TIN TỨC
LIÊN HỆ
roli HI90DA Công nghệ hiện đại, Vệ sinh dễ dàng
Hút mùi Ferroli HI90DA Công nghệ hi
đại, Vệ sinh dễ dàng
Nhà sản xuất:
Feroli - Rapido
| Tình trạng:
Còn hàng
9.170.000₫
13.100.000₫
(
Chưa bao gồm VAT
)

______________________________

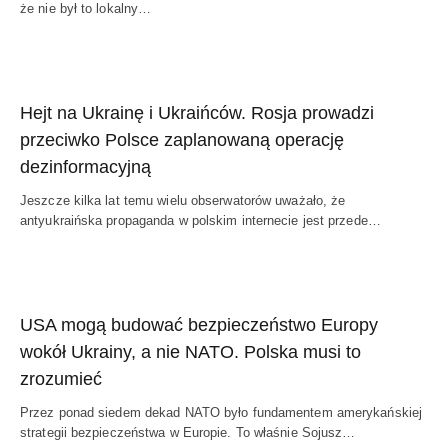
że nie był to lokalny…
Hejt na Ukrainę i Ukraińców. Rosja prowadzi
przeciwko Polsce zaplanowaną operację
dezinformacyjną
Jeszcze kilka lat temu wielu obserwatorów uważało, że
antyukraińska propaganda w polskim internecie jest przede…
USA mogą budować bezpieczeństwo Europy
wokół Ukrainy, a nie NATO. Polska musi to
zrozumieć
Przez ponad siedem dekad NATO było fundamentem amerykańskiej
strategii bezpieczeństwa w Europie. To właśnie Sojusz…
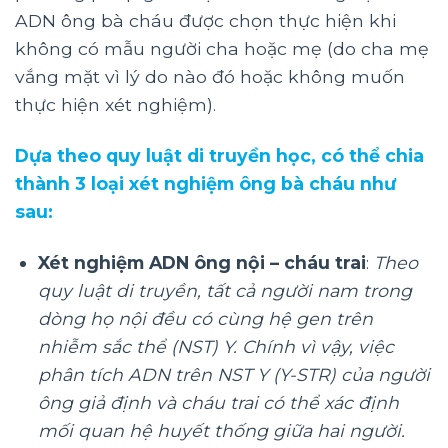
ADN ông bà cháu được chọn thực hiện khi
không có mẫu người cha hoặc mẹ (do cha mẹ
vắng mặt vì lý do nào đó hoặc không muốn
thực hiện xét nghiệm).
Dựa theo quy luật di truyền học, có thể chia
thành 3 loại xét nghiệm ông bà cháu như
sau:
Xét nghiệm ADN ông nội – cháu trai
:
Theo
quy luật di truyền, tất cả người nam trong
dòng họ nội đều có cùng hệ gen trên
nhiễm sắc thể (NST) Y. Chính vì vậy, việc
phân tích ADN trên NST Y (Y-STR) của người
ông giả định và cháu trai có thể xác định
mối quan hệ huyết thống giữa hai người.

______________________________

* _INSTRUCTIONS FOR THE TASK_
Select every line of the records holding the string "nghệ".

* _FINAL ANSWER_
roli HI90DA Công nghệ hiện đại, Vệ sinh dễ dàng
Hút mùi Ferroli HI90DA Công nghệ hi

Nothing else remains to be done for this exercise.